### Task brief
Wherever the string "enabled" appears in the listing, copy that line.

══════════

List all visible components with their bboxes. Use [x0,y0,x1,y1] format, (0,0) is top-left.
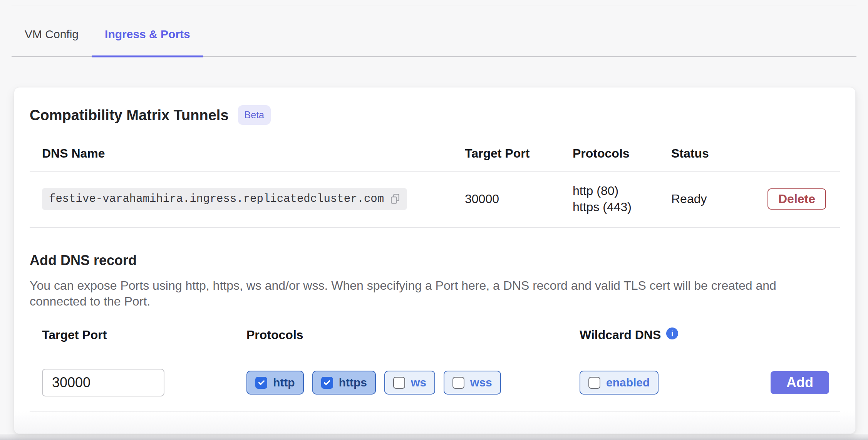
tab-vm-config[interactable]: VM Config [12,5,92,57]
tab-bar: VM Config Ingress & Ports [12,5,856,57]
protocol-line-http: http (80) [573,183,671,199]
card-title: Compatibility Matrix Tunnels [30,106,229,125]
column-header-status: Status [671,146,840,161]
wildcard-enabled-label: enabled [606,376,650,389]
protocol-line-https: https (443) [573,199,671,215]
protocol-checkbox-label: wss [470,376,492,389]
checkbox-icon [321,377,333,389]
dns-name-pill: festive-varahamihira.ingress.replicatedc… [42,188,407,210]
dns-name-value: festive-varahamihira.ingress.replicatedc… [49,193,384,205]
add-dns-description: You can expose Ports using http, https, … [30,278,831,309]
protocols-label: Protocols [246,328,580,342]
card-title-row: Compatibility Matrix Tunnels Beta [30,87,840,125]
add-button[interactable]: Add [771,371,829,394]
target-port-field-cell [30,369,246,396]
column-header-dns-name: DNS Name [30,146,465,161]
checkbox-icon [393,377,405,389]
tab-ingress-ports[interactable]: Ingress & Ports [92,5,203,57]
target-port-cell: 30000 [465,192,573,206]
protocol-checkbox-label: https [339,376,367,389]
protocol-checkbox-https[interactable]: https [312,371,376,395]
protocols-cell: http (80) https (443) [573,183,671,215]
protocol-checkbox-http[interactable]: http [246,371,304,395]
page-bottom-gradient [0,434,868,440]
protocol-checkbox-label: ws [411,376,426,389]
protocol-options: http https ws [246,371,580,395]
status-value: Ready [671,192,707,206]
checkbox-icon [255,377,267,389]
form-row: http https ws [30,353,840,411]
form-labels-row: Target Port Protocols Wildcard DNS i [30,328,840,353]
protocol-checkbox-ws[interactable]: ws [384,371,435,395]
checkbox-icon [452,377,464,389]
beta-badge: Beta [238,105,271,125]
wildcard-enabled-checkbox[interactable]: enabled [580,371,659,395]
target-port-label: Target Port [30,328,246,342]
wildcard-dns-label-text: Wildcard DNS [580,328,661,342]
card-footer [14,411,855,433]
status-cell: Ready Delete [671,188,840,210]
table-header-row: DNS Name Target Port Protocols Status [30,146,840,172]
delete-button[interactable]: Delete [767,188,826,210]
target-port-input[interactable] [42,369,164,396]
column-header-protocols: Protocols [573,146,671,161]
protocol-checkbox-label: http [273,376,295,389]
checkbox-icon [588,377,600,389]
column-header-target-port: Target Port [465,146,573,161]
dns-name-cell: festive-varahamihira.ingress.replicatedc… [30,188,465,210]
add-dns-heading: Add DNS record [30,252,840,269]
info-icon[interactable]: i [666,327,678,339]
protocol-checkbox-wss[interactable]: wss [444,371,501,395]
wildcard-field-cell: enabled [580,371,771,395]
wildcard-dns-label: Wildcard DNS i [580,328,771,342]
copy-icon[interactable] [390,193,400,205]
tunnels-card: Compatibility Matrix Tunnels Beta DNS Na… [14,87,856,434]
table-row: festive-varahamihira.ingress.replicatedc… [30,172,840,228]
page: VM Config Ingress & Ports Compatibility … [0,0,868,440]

══════════

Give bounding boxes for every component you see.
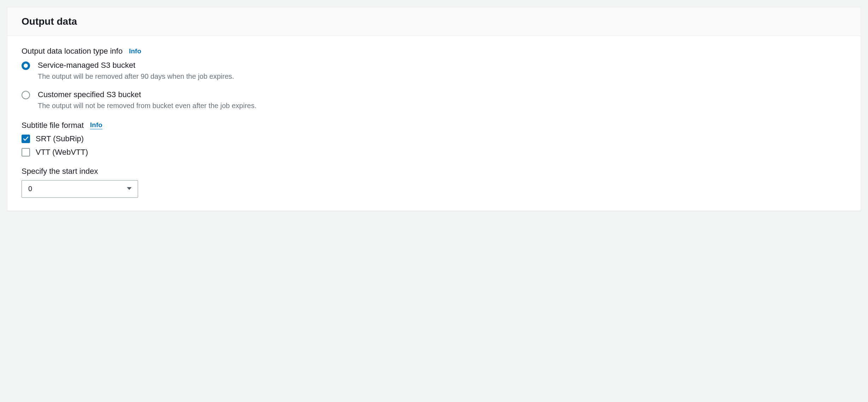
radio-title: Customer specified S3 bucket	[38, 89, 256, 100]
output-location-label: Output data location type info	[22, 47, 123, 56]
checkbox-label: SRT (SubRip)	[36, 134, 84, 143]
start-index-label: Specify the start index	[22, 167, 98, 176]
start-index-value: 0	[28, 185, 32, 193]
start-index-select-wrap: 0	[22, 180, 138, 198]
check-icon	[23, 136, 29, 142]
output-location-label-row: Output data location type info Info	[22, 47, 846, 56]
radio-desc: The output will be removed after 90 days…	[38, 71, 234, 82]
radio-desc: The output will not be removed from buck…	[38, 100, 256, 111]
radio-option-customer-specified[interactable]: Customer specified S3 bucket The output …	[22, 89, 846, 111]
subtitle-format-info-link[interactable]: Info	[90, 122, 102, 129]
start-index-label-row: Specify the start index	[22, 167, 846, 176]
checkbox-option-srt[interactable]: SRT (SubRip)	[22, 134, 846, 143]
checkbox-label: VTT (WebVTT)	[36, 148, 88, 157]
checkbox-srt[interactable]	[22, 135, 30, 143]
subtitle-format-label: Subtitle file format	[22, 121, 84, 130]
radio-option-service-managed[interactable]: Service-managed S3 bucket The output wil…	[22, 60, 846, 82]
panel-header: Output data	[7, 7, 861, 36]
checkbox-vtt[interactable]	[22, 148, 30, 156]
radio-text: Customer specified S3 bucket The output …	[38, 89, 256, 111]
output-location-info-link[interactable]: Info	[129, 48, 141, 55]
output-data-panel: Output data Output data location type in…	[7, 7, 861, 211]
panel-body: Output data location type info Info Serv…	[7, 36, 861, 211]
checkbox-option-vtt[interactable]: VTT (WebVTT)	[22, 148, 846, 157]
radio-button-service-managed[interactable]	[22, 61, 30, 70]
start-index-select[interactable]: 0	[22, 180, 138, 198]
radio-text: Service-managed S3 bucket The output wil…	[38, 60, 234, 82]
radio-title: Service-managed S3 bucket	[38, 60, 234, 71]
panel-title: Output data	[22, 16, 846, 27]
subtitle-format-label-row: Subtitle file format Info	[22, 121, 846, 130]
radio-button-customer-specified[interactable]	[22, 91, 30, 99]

══════════

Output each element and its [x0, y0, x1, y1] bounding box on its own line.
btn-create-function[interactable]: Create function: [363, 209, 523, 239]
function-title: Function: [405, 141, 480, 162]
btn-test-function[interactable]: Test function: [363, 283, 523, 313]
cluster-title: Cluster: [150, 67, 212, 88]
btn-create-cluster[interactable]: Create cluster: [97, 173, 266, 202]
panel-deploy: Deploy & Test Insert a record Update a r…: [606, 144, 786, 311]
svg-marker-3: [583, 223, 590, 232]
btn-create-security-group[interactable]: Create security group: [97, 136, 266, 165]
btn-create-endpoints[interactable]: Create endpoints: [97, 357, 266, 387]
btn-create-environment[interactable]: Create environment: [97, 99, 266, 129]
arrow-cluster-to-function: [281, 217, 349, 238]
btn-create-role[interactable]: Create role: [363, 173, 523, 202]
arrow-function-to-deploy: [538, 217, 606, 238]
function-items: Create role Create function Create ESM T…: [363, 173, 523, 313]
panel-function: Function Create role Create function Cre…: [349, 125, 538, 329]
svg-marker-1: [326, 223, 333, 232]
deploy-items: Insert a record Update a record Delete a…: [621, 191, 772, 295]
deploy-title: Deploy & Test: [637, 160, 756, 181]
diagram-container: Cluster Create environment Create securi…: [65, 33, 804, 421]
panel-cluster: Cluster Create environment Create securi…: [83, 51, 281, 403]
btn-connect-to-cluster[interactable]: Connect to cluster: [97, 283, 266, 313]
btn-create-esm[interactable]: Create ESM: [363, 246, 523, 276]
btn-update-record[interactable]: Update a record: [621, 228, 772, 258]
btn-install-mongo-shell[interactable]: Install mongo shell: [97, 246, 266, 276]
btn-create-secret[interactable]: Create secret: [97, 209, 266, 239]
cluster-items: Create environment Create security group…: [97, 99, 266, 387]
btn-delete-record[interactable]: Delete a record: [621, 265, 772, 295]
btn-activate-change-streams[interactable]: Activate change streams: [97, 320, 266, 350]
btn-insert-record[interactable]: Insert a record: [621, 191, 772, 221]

══════════

### Solution to the exercise
wildcard-enabled-label: enabled [606,376,650,389]
wildcard-enabled-checkbox[interactable]: enabled [580,371,659,395]
wildcard-field-cell: enabled [580,371,771,395]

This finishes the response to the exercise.